Ashley - look at you go girl!  I have to admit that the Sea Mist is the bauty for me, although they are all fantastic!  Grand Openings are so exciting and I am beyond thrilled for you!

Congrats on all your hard work to get here lady!


----------



## heartsong (Jun 28, 2009)

*x*

good luck with your new endeavor!

your soaps are lovely-i don't know which ones i like most, but the sea mist, lovespell and cool waters are knock-outs!

i especially like the thicker, more substantial heft of the bars.  they should last thru numerous showers!

good for you!


----------



## kittywings (Jun 29, 2009)

I love them!  They look so PURRRDY!  I gravitate towards the "plainer" bars, thus I love the Rosemary & Mint, Tea Tree & Clay, Oatmeal and shoot, I can't remember... but you get my point.  

Congrats!


----------



## honor435 (Jun 29, 2009)

Are you selling just on line? If in stores, how do you wrap those bigs bars!
The look SO nice, love em.


----------



## AshleyR (Jun 29, 2009)

honor435 said:
			
		

> Are you selling just on line? If in stores, how do you wrap those bigs bars!
> The look SO nice, love em.


Thank you!

Nope, stores too!  I hope anyway. I'm packaging them in clear cello bags that have been hole punched so the air can flow through. They'll have clear glossy labels on them and tied with a black ribbon (the lids on all my B&B stuff are black too).
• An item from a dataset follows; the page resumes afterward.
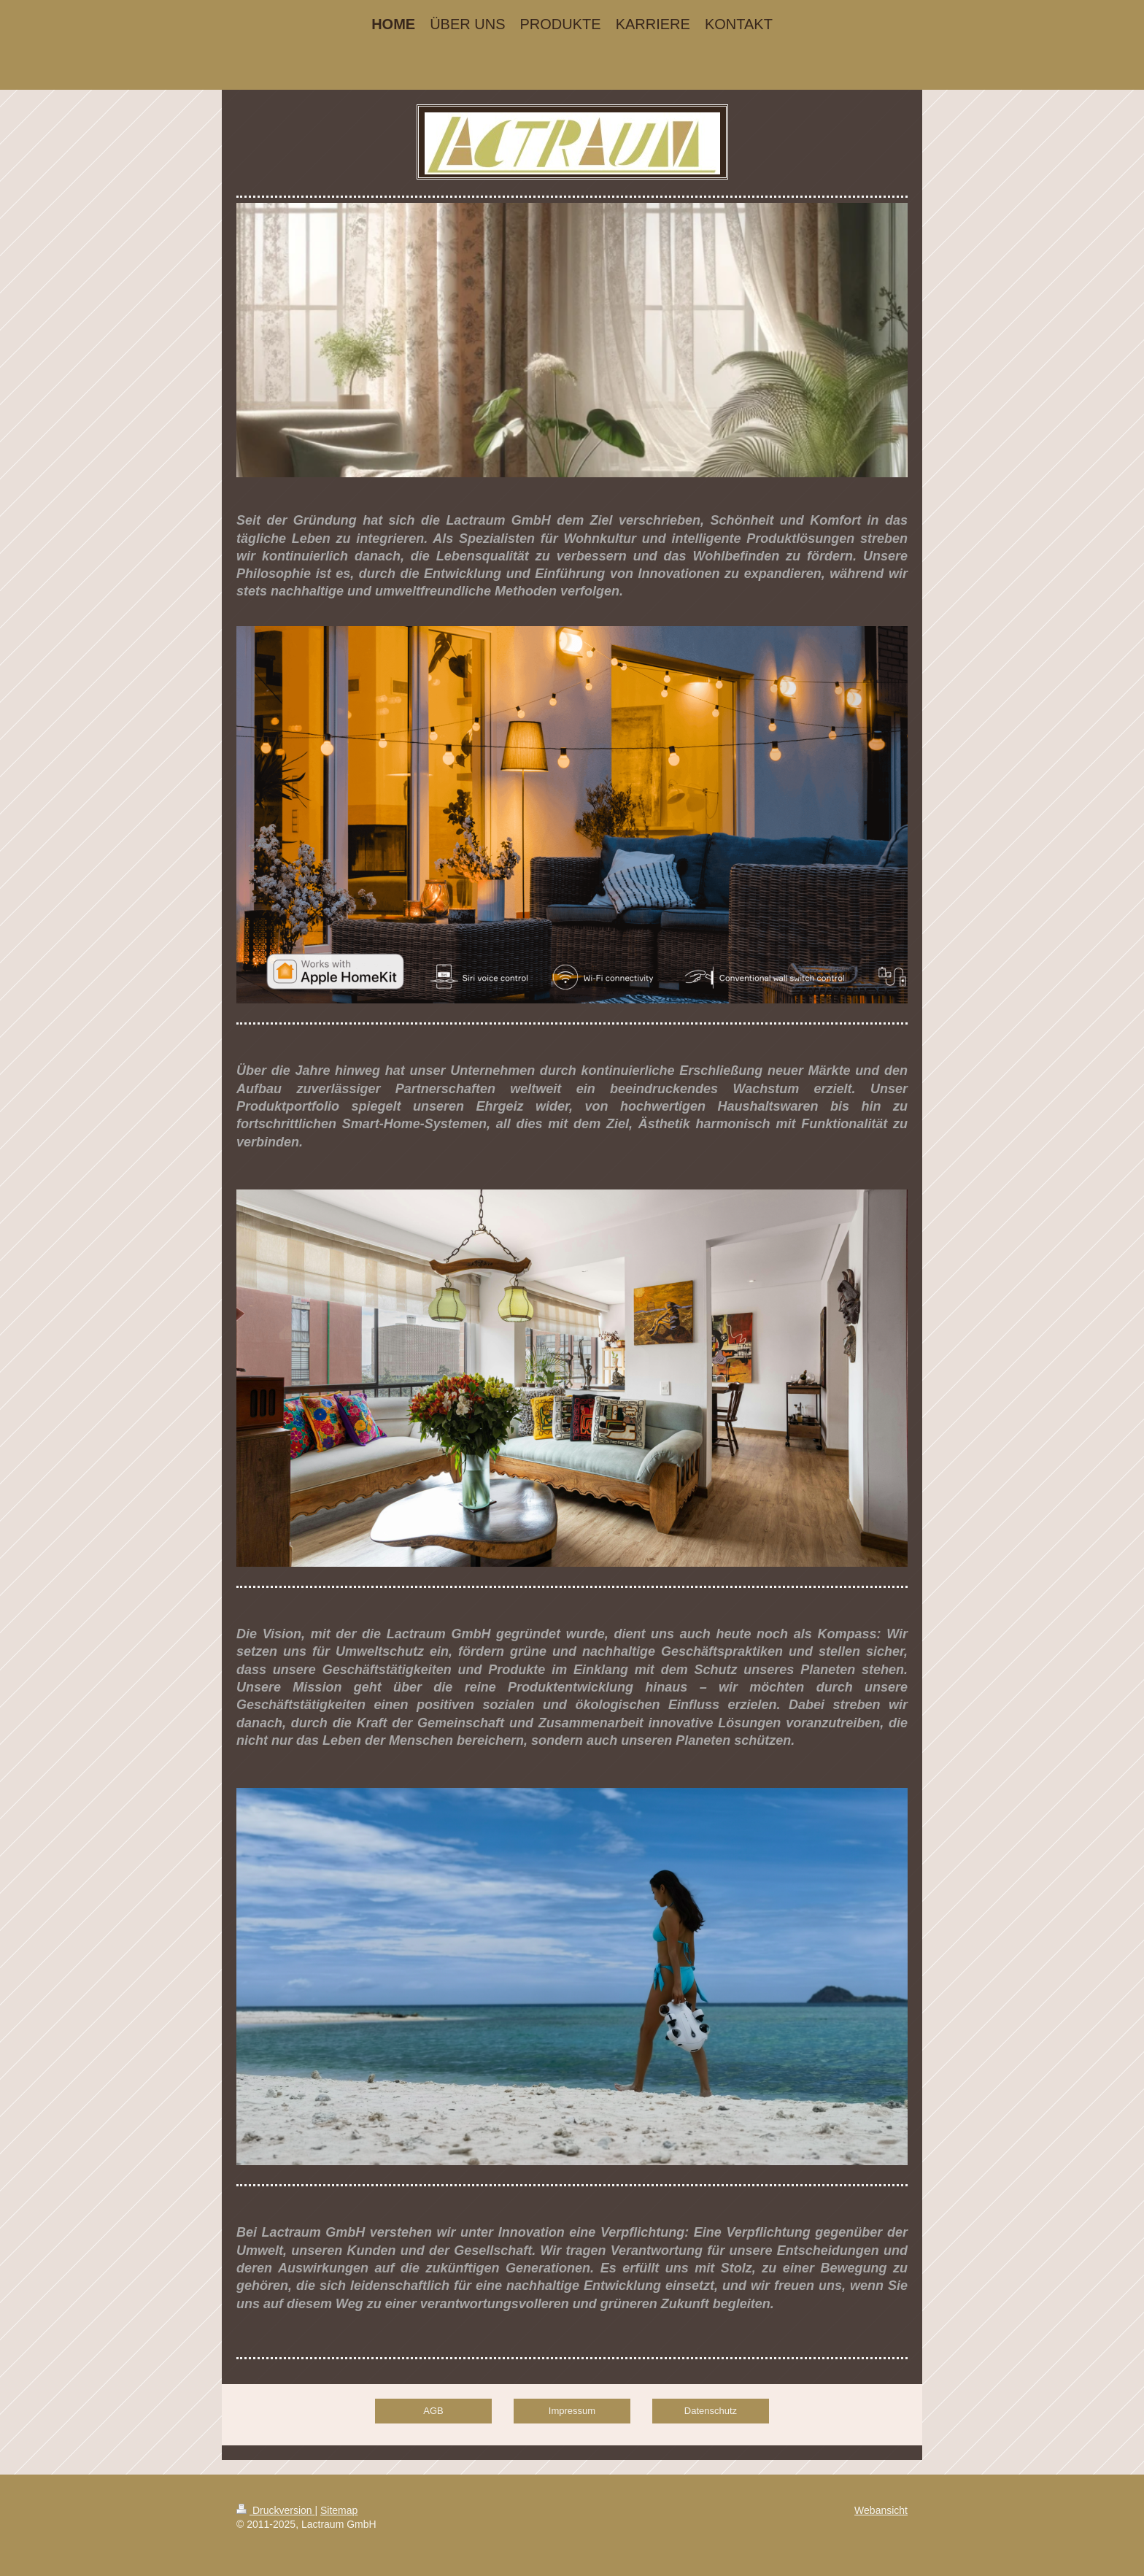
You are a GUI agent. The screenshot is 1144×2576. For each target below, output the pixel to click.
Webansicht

I'll post a picture once I get a bunch packaged in the next few days!  Thanks again for your compliment on them!


----------



## topcat (Jun 29, 2009)

Oh _yes_!  Pics of packaged stuff!!!  I am sitting here waiting Ashley.....are they ready yet? :wink: 

Tanya


----------



## AshleyR (Jun 29, 2009)

topcat said:
			
		

> Oh _yes_!  Pics of packaged stuff!!!  I am sitting here waiting Ashley.....are they ready yet? :wink:
> 
> Tanya



I will have pictures Tuesday evening! I officially have my first order so I will be sure to take pics of it before it goes out the door! (And maybe even one with me and my first customer! LOL)


----------



## Guest (Jun 30, 2009)

Cool Ashley , can't wait to see the pictures . 2 more sleeps  until the big day .. How excited you must be 

Kitn


----------



## ikindred (Jun 30, 2009)

Beautiful soaps!  I absolutely love the scents and colors.  I am new to the soaping thing and I am trying to start my own business creating soaps, bath washes, and bubble baths, any suggestions on Website design and expectations?


----------